Collected data
Content starts

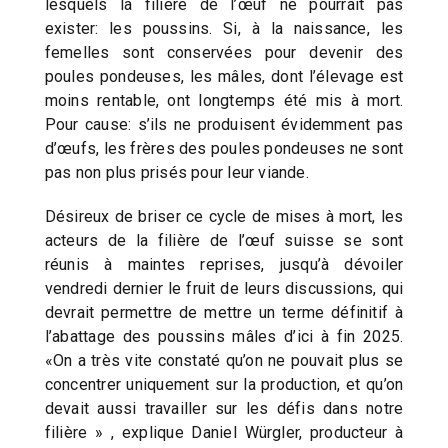
lesquels la filière de l’œuf ne pourrait pas
exister: les poussins. Si, à la naissance, les
femelles sont conservées pour devenir des
poules pondeuses, les mâles, dont l’élevage est
moins rentable, ont longtemps été mis à mort.
Pour cause: s’ils ne produisent évidemment pas
d’œufs, les frères des poules pondeuses ne sont
pas non plus prisés pour leur viande.
Désireux de briser ce cycle de mises à mort, les
acteurs de la filière de l’œuf suisse se sont
réunis à maintes reprises, jusqu’à dévoiler
vendredi dernier le fruit de leurs discussions, qui
devrait permettre de mettre un terme définitif à
l’abattage des poussins mâles d’ici à fin 2025.
«On a très vite constaté qu’on ne pouvait plus se
concentrer uniquement sur la production, et qu’on
devait aussi travailler sur les défis dans notre
filière » , explique Daniel Würgler, producteur à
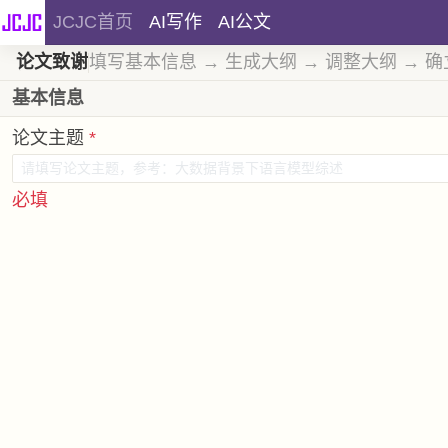
JCJC首页
AI写作
AI公文
论文致谢
填写基本信息 → 生成大纲 → 调整大纲 →
基本信息
论文主题
*
必填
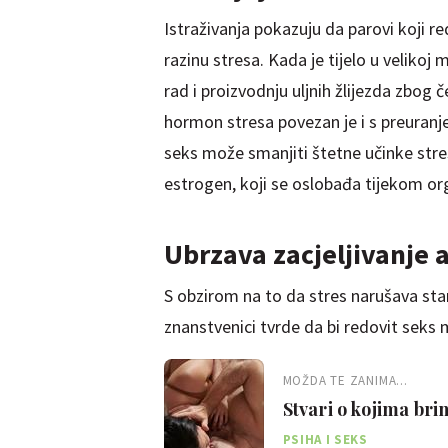
Istraživanja pokazuju da parovi koji 
razinu stresa. Kada je tijelo u velikoj
rad i proizvodnju uljnih žlijezda zbog 
hormon stresa povezan je i s preuran
seks može smanjiti štetne učinke stres
estrogen, koji se oslobađa tijekom o
Ubrzava zacjeljivanje 
S obzirom na to da stres narušava stan
znanstvenici tvrde da bi redovit seks m
MOŽDA TE ZANIMA...
Stvari o kojima bri
PSIHA I SEKS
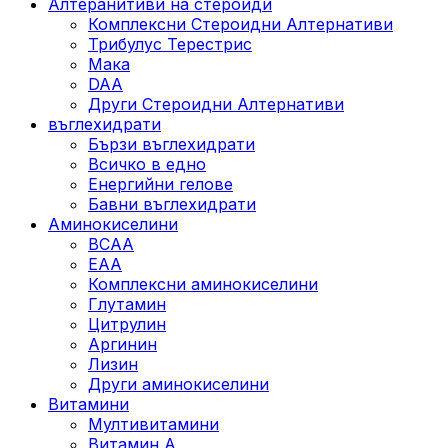
Алтеранитиви на стероиди
Комплексни Стероидни Алтернативи
Трибулус Терестрис
Maка
DAA
Други Стероидни Алтернативи
въглехидрати
Бързи въглехидрати
Всичко в едно
Енергийни гелове
Бавни въглехидрати
Аминокиселини
BCAA
EAA
Комплексни аминокиселини
Глутамин
Цитрулин
Аргинин
Лизин
Други аминокиселини
Витамини
Мултивитамини
Витамин А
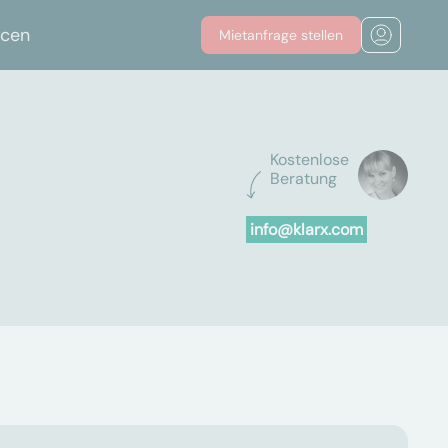
rcen
Mietanfrage stellen
Kostenlose
Beratung
info@klarx.com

Content ends

A faithful copy of all the entries is required, pictures excluded.

Solution to this task »
lesquels la filière de l’œuf ne pourrait pas
exister: les poussins. Si, à la naissance, les
femelles sont conservées pour devenir des
poules pondeuses, les mâles, dont l’élevage est
moins rentable, ont longtemps été mis à mort.
Pour cause: s’ils ne produisent évidemment pas
d’œufs, les frères des poules pondeuses ne sont
pas non plus prisés pour leur viande.
Désireux de briser ce cycle de mises à mort, les
acteurs de la filière de l’œuf suisse se sont
réunis à maintes reprises, jusqu’à dévoiler
vendredi dernier le fruit de leurs discussions, qui
devrait permettre de mettre un terme définitif à
l’abattage des poussins mâles d’ici à fin 2025.
«On a très vite constaté qu’on ne pouvait plus se
concentrer uniquement sur la production, et qu’on
devait aussi travailler sur les défis dans notre
filière » , explique Daniel Würgler, producteur à
JCJC首页
AI写作
AI公文
论文致谢
填写基本信息 → 生成大纲 → 调整大纲 →
基本信息
论文主题
*
必填
Istraživanja pokazuju da parovi koji 
razinu stresa. Kada je tijelo u velikoj
rad i proizvodnju uljnih žlijezda zbog 
hormon stresa povezan je i s preuran
seks može smanjiti štetne učinke stres
estrogen, koji se oslobađa tijekom o
Ubrzava zacjeljivanje 
S obzirom na to da stres narušava stan
znanstvenici tvrde da bi redovit seks m
MOŽDA TE ZANIMA...
Stvari o kojima bri
PSIHA I SEKS
Алтеранитиви на стероиди
Комплексни Стероидни Алтернативи
Трибулус Терестрис
Maка
DAA
Други Стероидни Алтернативи
въглехидрати
Бързи въглехидрати
Всичко в едно
Енергийни гелове
Бавни въглехидрати
Аминокиселини
BCAA
EAA
Комплексни аминокиселини
Глутамин
Цитрулин
Аргинин
Лизин
Други аминокиселини
Витамини
Мултивитамини
Витамин А
rcen
Mietanfrage stellen
Kostenlose
Beratung
info@klarx.com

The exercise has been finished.